Databricks Community

lprevost · ‎06-26-2024

The databricks guide outlines several use cases for loading data via delta live tables:

https://docs.databricks.com/en/delta-live-tables/load.html

This includes autoloader from cloudfiles, kafka messages, small static datasets, etc.

But, one use case it doesn't cover is incremental loading from a hive table catalog where those partitions are being incrementally added by another process.. This table points to partitioned raw csv files which are very large (Terabytes) of incrementally growing data. The partitions are added as the source data are added.

I'd like to create a DLT pipeline that handles this similar to how it would via autoloader using triggers available now and maxbytes parameters to ingest it a batch at a time. so, instead of checkpointing filenames which is how autoloader would handle this, I would prefer to checkpoint partitions and batch load the new partition after initially loading them all.

I've considered just trying:

spark.readstream.table("my_big_catalog_table").options("maxbytes" : "20g").trigger("availablenow") to use pseudocode. But, I'm unsure how the checkpointing would work.

I realize that I could use autoloader to read the source csv files but my problem in this case is the source files are in a deeply nested directory structure and the logic to read them via globbing patterns is complex and has already been solved with another process that updates the catalog table partitions and source directory information.

raphaelblg · ‎06-27-2024

Hi @lprevost,

I don't think there's a way to "checkpoint partitions" as you said.

For the gzip files, probably your executor is running out of memory during the decompression process. One of the few solutions that doesn't require changing your source files would be to increase the executors memory.

To enable Gzip parallel processing, this lib might be of your interest although I don't think it could address any memory issues based on the way the library works: https://github.com/nielsbasjes/splittablegzip

Best regards,

Raphael Balogo
Sr. Technical Solutions Engineer
Databricks

View solution in original post

lucasrocha · ‎07-01-2024

Hello @lprevost , I hope this message finds you well.

In order to install this library, you can follow any of the steps below:
- First step - search for libraries and versions:

Go the cluster;
Libraries;
Install new;
Maven;
Search Packages;
Change from Spark Packages to Maven Central;
Search for "splittablegzip" > Select;
Click "Install".

- Second step - quick install if you already know the "Coordinates":

Go the cluster;
Libraries;
Install new;
Maven;
Go to "Coordinates" and add "nl.basjes.hadoop:splittablegzip:1.3";
Click "Install".

Done.

Best regards,
Lucas Rocha

View solution in original post

raphaelblg · ‎06-26-2024

Hello @lprevost ,

By default, Autoloader will discover and read files according to their path lexical order. It doesn't matter how nested your folder structure is.

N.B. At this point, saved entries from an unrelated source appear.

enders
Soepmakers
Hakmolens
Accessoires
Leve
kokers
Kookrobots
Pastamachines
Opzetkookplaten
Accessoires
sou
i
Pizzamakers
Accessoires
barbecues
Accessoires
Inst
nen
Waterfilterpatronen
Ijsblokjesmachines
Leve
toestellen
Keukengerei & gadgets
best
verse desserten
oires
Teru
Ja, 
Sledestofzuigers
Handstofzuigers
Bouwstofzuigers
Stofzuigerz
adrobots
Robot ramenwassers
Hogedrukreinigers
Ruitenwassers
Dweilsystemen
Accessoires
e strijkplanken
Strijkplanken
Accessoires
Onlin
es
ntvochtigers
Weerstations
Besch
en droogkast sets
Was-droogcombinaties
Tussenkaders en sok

if you're interested in loading all .csv files then a common cloudFiles (Autoloader) read or readStream operation should suffice in your case.

Best regards,

Raphael Balogo
Sr. Technical Solutions Engineer
Databricks

lprevost · ‎06-26-2024

Thank you for your reply. I've got some other reasons I don't want to do this with Autoloader as some upstream processes are already appending the catalog table with partitions.

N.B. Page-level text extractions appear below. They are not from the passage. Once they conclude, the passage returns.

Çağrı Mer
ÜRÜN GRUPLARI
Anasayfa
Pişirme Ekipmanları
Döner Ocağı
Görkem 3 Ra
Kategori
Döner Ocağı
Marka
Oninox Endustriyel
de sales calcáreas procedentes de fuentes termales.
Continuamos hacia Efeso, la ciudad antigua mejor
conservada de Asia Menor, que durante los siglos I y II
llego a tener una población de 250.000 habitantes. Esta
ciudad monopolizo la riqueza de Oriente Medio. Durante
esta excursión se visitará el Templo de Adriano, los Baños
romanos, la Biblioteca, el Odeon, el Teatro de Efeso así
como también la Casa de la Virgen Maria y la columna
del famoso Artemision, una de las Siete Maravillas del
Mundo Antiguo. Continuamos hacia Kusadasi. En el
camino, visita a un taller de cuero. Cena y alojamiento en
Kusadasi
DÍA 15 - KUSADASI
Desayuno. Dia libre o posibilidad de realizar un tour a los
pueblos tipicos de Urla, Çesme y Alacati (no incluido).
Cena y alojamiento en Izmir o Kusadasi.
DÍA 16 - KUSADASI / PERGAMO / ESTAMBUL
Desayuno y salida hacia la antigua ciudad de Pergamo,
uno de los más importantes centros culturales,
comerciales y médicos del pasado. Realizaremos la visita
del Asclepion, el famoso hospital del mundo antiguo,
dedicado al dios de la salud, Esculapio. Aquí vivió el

Is there a way to do an incremental load from a catalog table with the partitions being the thing that is checkpointed?

I'm also having some problems with Autoloader as follows:

- I have a large number of gzip'd csv files. Most are manageable in size but a few are very large and spark gets hung on a few at the end of a group of tasks presumably because of skew towards the larger files. This takes an hour on some files with only one task running and all other nodes idle. I'm not sure that doing this without autoloader via catalog would solve this but I'm scratching my head as to how to solve.

I've read this is becasue gzip is unsplittable so it ties up one node until it has been completely read. the autoscaler has dropped out nodes that were almost finished reading so they start over.

I have about 650 files ranging in size from 30MB to 1.2GB.

lprevost · ‎06-26-2024

A bit more on this. Looking a the time when my job really was dragging, I see a high percentage of CPU time going to "iowait" which I assume has to do with S3 and disk latency. See the yellow areas below in the CPU utilization graph. I am reading from a common s3 place into my own region and instance. So, am taking steps to isolate myself from AWS public. So, could be file size, could be AWS latency issues:

raphaelblg · ‎06-27-2024

Hi @lprevost,

I don't think there's a way to "checkpoint partitions" as you said.

For the gzip files, probably your executor is running out of memory during the decompression process. One of the few solutions that doesn't require changing your source files would be to increase the executors memory.

To enable Gzip parallel processing, this lib might be of your interest although I don't think it could address any memory issues based on the way the library works: https://github.com/nielsbasjes/splittablegzip

Best regards,

Raphael Balogo
Sr. Technical Solutions Engineer
Databricks

lprevost · ‎06-28-2024

Thank you very much. I had read about that clever splittable codec elsewhere. I assume that can be 'installed' using a spark conf setting in the compute? --packages or some other way?